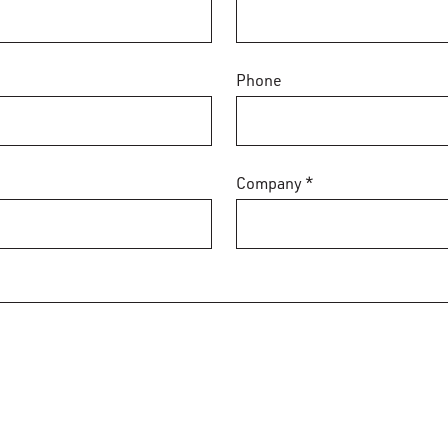
Phone
Company *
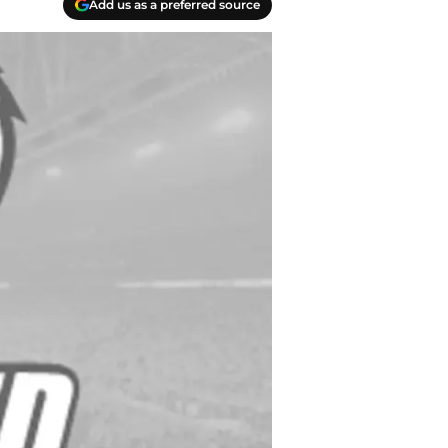
Add us as a preferred source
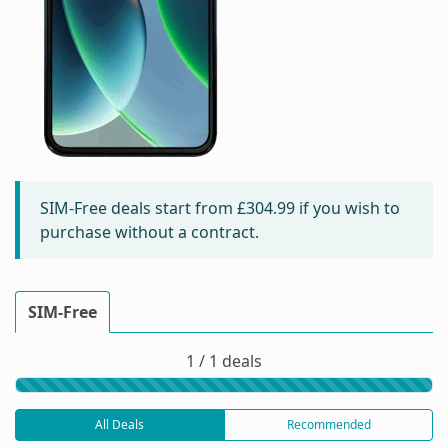
SIM-Free deals start from
£304.99
if you wish to
purchase without a contract.
SIM-Free
1 / 1 deals
All Deals
Recommended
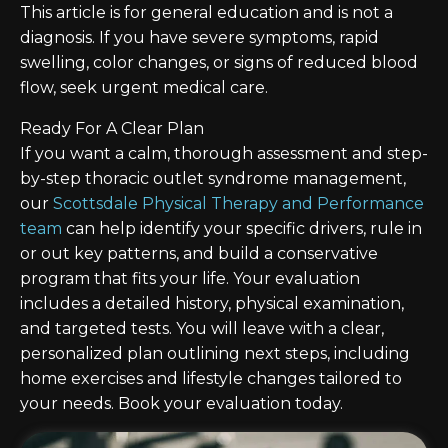
This article is for general education and is not a
diagnosis. If you have severe symptoms, rapid
swelling, color changes, or signs of reduced blood
flow, seek urgent medical care.
Ready For A Clear Plan
If you want a calm, thorough assessment and step-
by-step thoracic outlet syndrome management,
our
Scottsdale Physical Therapy and Performance
team
can help identify your specific drivers, rule in
or out key patterns, and build a conservative
program that fits your life. Your evaluation
includes a detailed history, physical examination,
and targeted tests. You will leave with a clear,
personalized plan outlining next steps, including
home exercises and lifestyle changes tailored to
your needs. Book your evaluation today.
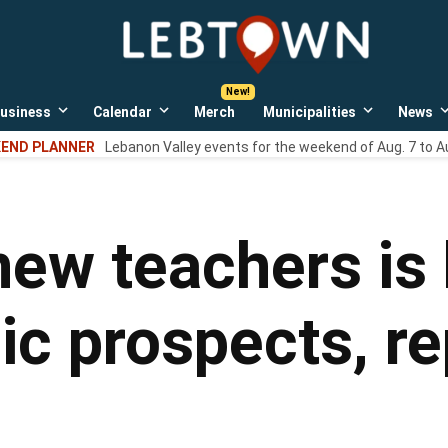
LebTown
Lebanon
County,
PA
usiness
Calendar
Merch
Municipalities
News
news,
Open
Open
Open
events,
own
dropdown
dropdown
dropdown
END PLANNER
Lebanon Valley events for the weekend of Aug. 7 to A
menu
menu
menu
and
opinions.
new teachers is 
ic prospects, re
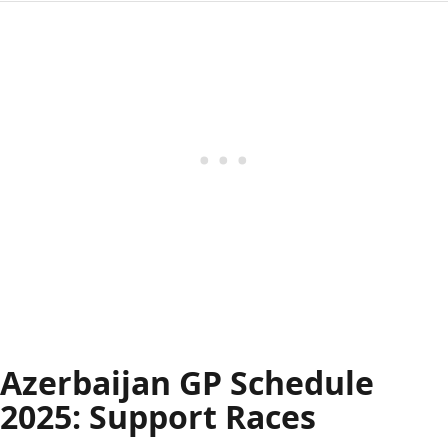
Azerbaijan GP Schedule
2025: Support Races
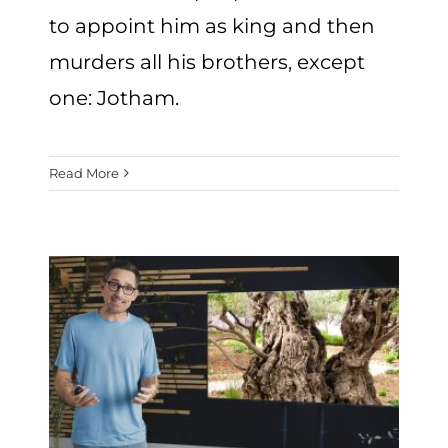
to appoint him as king and then
murders all his brothers, except
one: Jotham.
Read More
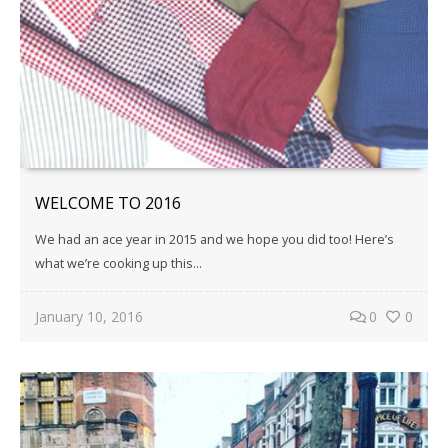
WELCOME TO 2016
We had an ace year in 2015 and we hope you did too! Here’s
what we’re cooking up this...
January 10, 2016
0
0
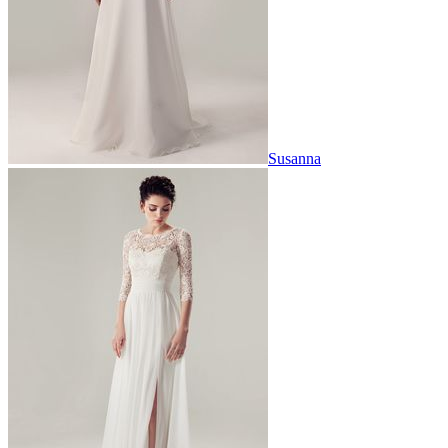
Susanna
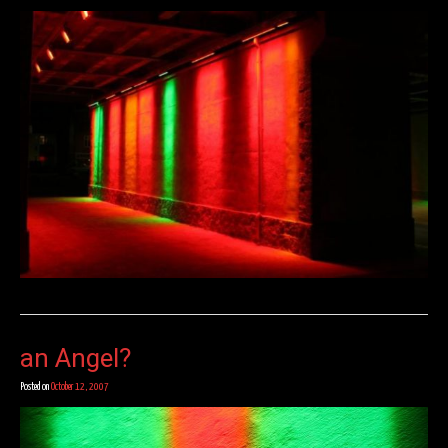
an Angel?
Posted on
October 12, 2007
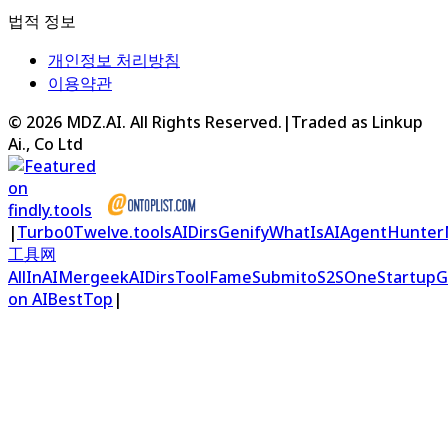
법적 정보
개인정보 처리방침
이용약관
©
2026
MDZ.AI
. All Rights Reserved.
|
Traded as Linkup
Ai., Co Ltd
|
Turbo0
Twelve.tools
AIDirs
Genify
WhatIsAI
AgentHunter
工具网
AllInAI
Mergeek
AIDirs
ToolFame
Submito
S2S
OneStartup
G
on AIBestTop
|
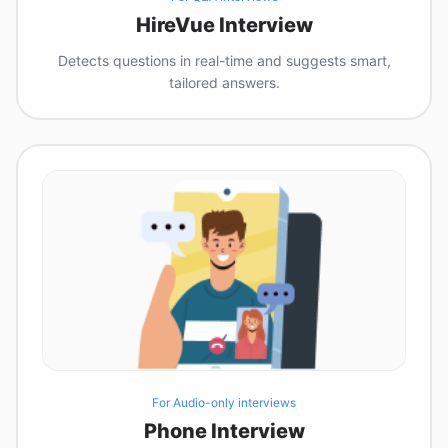
HireVue Interview
Detects questions in real-time and suggests smart,
tailored answers.
For Audio-only interviews
Phone Interview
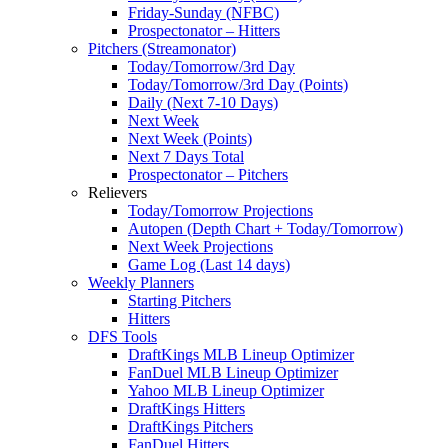
Friday-Sunday (NFBC)
Prospectonator – Hitters
Pitchers (Streamonator)
Today/Tomorrow/3rd Day
Today/Tomorrow/3rd Day (Points)
Daily (Next 7-10 Days)
Next Week
Next Week (Points)
Next 7 Days Total
Prospectonator – Pitchers
Relievers
Today/Tomorrow Projections
Autopen (Depth Chart + Today/Tomorrow)
Next Week Projections
Game Log (Last 14 days)
Weekly Planners
Starting Pitchers
Hitters
DFS Tools
DraftKings MLB Lineup Optimizer
FanDuel MLB Lineup Optimizer
Yahoo MLB Lineup Optimizer
DraftKings Hitters
DraftKings Pitchers
FanDuel Hitters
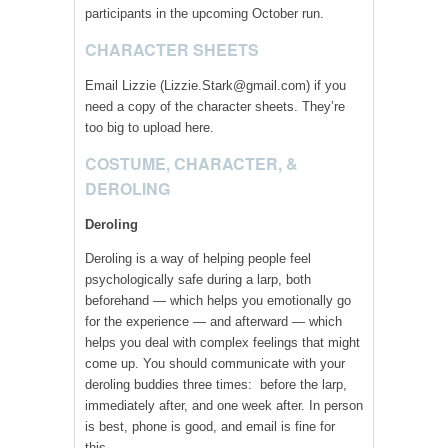
participants in the upcoming October run.
CHARACTER SHEETS
Email Lizzie (Lizzie.Stark@gmail.com) if you
need a copy of the character sheets. They’re
too big to upload here.
COSTUME, CHARACTER, &
DEROLING
Deroling
Deroling is a way of helping people feel
psychologically safe during a larp, both
beforehand — which helps you emotionally go
for the experience — and afterward — which
helps you deal with complex feelings that might
come up. You should communicate with your
deroling buddies three times: before the larp,
immediately after, and one week after. In person
is best, phone is good, and email is fine for
this.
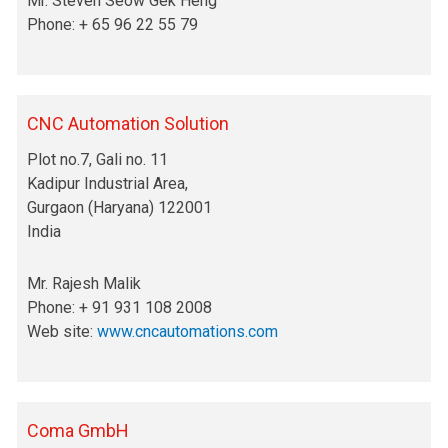
Mr. Steven Seow Gek Heng
Phone: + 65 96 22 55 79
CNC Automation Solution
Plot no.7, Gali no. 11
Kadipur Industrial Area,
Gurgaon (Haryana) 122001
India
Mr. Rajesh Malik
Phone: + 91 931 108 2008
Web site:
www.cncautomations.com
Coma GmbH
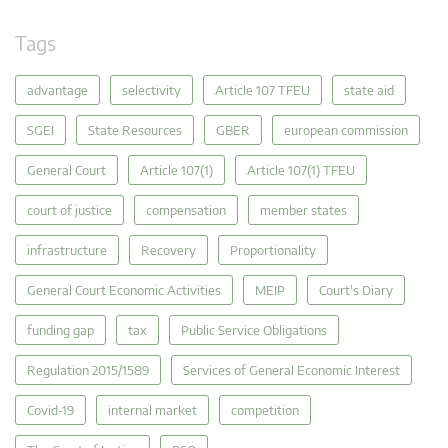
Tags
advantage
selectivity
Article 107 TFEU
state aid
SGEI
State Resources
GBER
european commission
General Court
Article 107(1)
Article 107(1) TFEU
court of justice
compensation
member states
infrastructure
Recovery
Proportionality
General Court Economic Activities
MEIP
Court's Diary
funding gap
tax
Public Service Obligations
Regulation 2015/1589
Services of General Economic Interest
Covid-19
internal market
competition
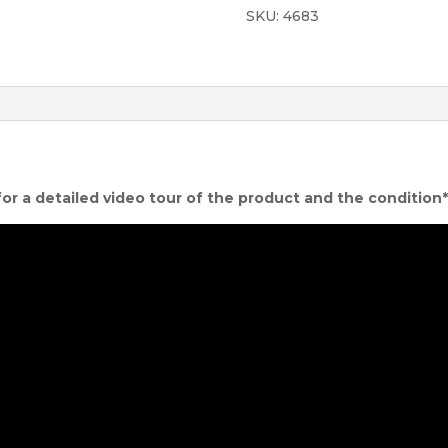
SKU:
4683
quantity
for a detailed video tour of the product and the condition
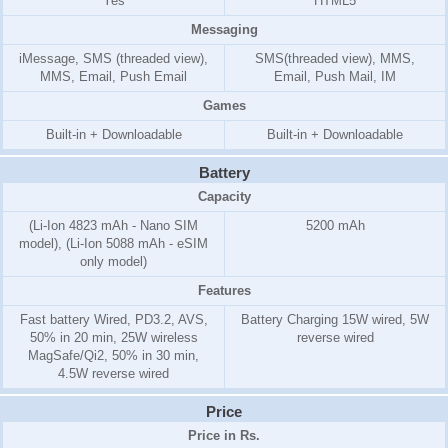
Yes
HTML5
Messaging
iMessage, SMS (threaded view),
SMS(threaded view), MMS,
MMS, Email, Push Email
Email, Push Mail, IM
Games
Built-in + Downloadable
Built-in + Downloadable
Battery
Capacity
(Li-Ion 4823 mAh - Nano SIM
5200 mAh
model), (Li-Ion 5088 mAh - eSIM
only model)
Features
Fast battery Wired, PD3.2, AVS,
Battery Charging 15W wired, 5W
50% in 20 min, 25W wireless
reverse wired
MagSafe/Qi2, 50% in 30 min,
4.5W reverse wired
Price
Price in Rs.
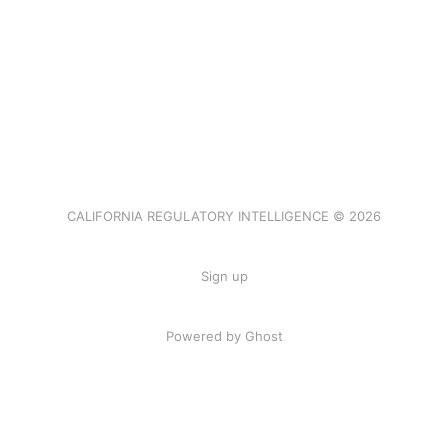
CALIFORNIA REGULATORY INTELLIGENCE © 2026
Sign up
Powered by Ghost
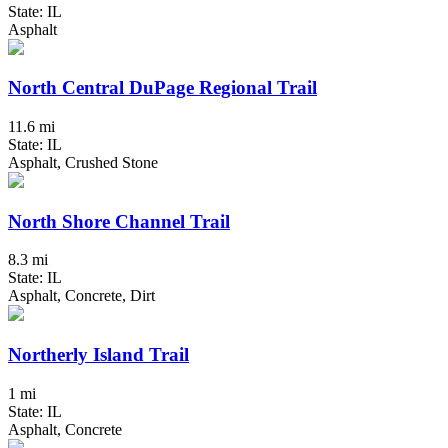
State: IL
Asphalt
North Central DuPage Regional Trail
11.6 mi
State: IL
Asphalt, Crushed Stone
North Shore Channel Trail
8.3 mi
State: IL
Asphalt, Concrete, Dirt
Northerly Island Trail
1 mi
State: IL
Asphalt, Concrete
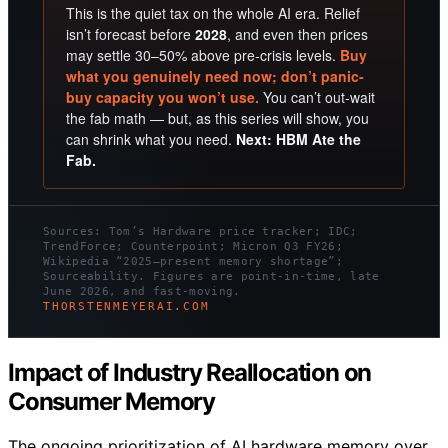
This is the quiet tax on the whole AI era. Relief
isn’t forecast before
2028
, and even then prices
may settle 30–50% above pre-crisis levels.
Buy
what you genuinely need now; don’t panic-
buy capacity you won’t use.
You can’t out-wait
the fab math — but, as this series will show, you
can shrink what you need.
Next: HBM Ate the
Fab.
Sources: Tom’s Hardware price tracker; IDC;
TrendForce; Counterpoint; Micron Q3 FY26;
Wikipedia “2025–present memory shortage”;
Sourceability. Figures are point-in-time, late
June 2026, and fast-moving.
THORSTENMEYERAI.COM
Impact of Industry Reallocation on
Consumer Memory
The ongoing prioritization of AI hardware memory over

What needs to be done:
Reproduce the material word for word, but without its images.

The answer:
Phone
Company *
Add us as a preferred source
SIM-Free deals start from
£304.99
if you wish to
purchase without a contract.
SIM-Free
1 / 1 deals
All Deals
Recommended
This article is for general education and is not a
diagnosis. If you have severe symptoms, rapid
swelling, color changes, or signs of reduced blood
flow, seek urgent medical care.
Ready For A Clear Plan
If you want a calm, thorough assessment and step-
by-step thoracic outlet syndrome management,
our
Scottsdale Physical Therapy and Performance
team
can help identify your specific drivers, rule in
or out key patterns, and build a conservative
program that fits your life. Your evaluation
includes a detailed history, physical examination,
and targeted tests. You will leave with a clear,
personalized plan outlining next steps, including
home exercises and lifestyle changes tailored to
your needs. Book your evaluation today.
LebTown
Lebanon
County,
PA
usiness
Calendar
Merch
Municipalities
News
news,
Open
Open
Open
events,
own
dropdown
dropdown
dropdown
END PLANNER
Lebanon Valley events for the weekend of Aug. 7 to A
menu
menu
menu
and
opinions.
new teachers is 
ic prospects, re
Azerbaijan GP Schedule
2025: Support Races
to appoint him as king and then
murders all his brothers, except
one: Jotham.
Read More
WELCOME TO 2016
We had an ace year in 2015 and we hope you did too! Here’s
what we’re cooking up this...
January 10, 2016
0
0
Susanna
an Angel?
Posted on
October 12, 2007
법적 정보
개인정보 처리방침
이용약관
©
2026
MDZ.AI
. All Rights Reserved.
|
Traded as Linkup
Ai., Co Ltd
|
Turbo0
Twelve.tools
AIDirs
Genify
WhatIsAI
AgentHunter
工具网
AllInAI
Mergeek
AIDirs
ToolFame
Submito
S2S
OneStartup
G
on AIBestTop
|
HireVue Interview
Detects questions in real-time and suggests smart,
tailored answers.
For Audio-only interviews
Phone Interview
Friday-Sunday (NFBC)
Prospectonator – Hitters
Pitchers (Streamonator)
Today/Tomorrow/3rd Day
Today/Tomorrow/3rd Day (Points)
Daily (Next 7-10 Days)
Next Week
Next Week (Points)
Next 7 Days Total
Prospectonator – Pitchers
Relievers
Today/Tomorrow Projections
Autopen (Depth Chart + Today/Tomorrow)
Next Week Projections
Game Log (Last 14 days)
Weekly Planners
Starting Pitchers
Hitters
DFS Tools
DraftKings MLB Lineup Optimizer
FanDuel MLB Lineup Optimizer
Yahoo MLB Lineup Optimizer
DraftKings Hitters
DraftKings Pitchers
FanDuel Hitters
participants in the upcoming October run.
CHARACTER SHEETS
Email Lizzie (Lizzie.Stark@gmail.com) if you
need a copy of the character sheets. They’re
too big to upload here.
COSTUME, CHARACTER, &
DEROLING
Deroling
Deroling is a way of helping people feel
psychologically safe during a larp, both
beforehand — which helps you emotionally go
for the experience — and afterward — which
helps you deal with complex feelings that might
come up. You should communicate with your
deroling buddies three times: before the larp,
immediately after, and one week after. In person
is best, phone is good, and email is fine for
this.
Mr. Steven Seow Gek Heng
Phone: + 65 96 22 55 79
CNC Automation Solution
Plot no.7, Gali no. 11
Kadipur Industrial Area,
Gurgaon (Haryana) 122001
India
Mr. Rajesh Malik
Phone: + 91 931 108 2008
Web site:
www.cncautomations.com
Coma GmbH
Tags
advantage
selectivity
Article 107 TFEU
state aid
SGEI
State Resources
GBER
european commission
General Court
Article 107(1)
Article 107(1) TFEU
court of justice
compensation
member states
infrastructure
Recovery
Proportionality
General Court Economic Activities
MEIP
Court's Diary
funding gap
tax
Public Service Obligations
Regulation 2015/1589
Services of General Economic Interest
Covid-19
internal market
competition
SKU:
4683
quantity
for a detailed video tour of the product and the condition
Yes
HTML5
Messaging
iMessage, SMS (threaded view),
SMS(threaded view), MMS,
MMS, Email, Push Email
Email, Push Mail, IM
Games
Built-in + Downloadable
Built-in + Downloadable
Battery
Capacity
(Li-Ion 4823 mAh - Nano SIM
5200 mAh
model), (Li-Ion 5088 mAh - eSIM
only model)
Features
Fast battery Wired, PD3.2, AVS,
Battery Charging 15W wired, 5W
50% in 20 min, 25W wireless
reverse wired
MagSafe/Qi2, 50% in 30 min,
4.5W reverse wired
Price
Price in Rs.
CALIFORNIA REGULATORY INTELLIGENCE © 2026
Sign up
Powered by Ghost
State: IL
Asphalt
North Central DuPage Regional Trail
11.6 mi
State: IL
Asphalt, Crushed Stone
North Shore Channel Trail
8.3 mi
State: IL
Asphalt, Concrete, Dirt
Northerly Island Trail
1 mi
State: IL
Asphalt, Concrete
This is the quiet tax on the whole AI era. Relief
isn’t forecast before
2028
, and even then prices
may settle 30–50% above pre-crisis levels.
Buy
what you genuinely need now; don’t panic-
buy capacity you won’t use.
You can’t out-wait
the fab math — but, as this series will show, you
can shrink what you need.
Next: HBM Ate the
Fab.
Sources: Tom’s Hardware price tracker; IDC;
TrendForce; Counterpoint; Micron Q3 FY26;
Wikipedia “2025–present memory shortage”;
Sourceability. Figures are point-in-time, late
June 2026, and fast-moving.
THORSTENMEYERAI.COM
Impact of Industry Reallocation on
Consumer Memory
The ongoing prioritization of AI hardware memory over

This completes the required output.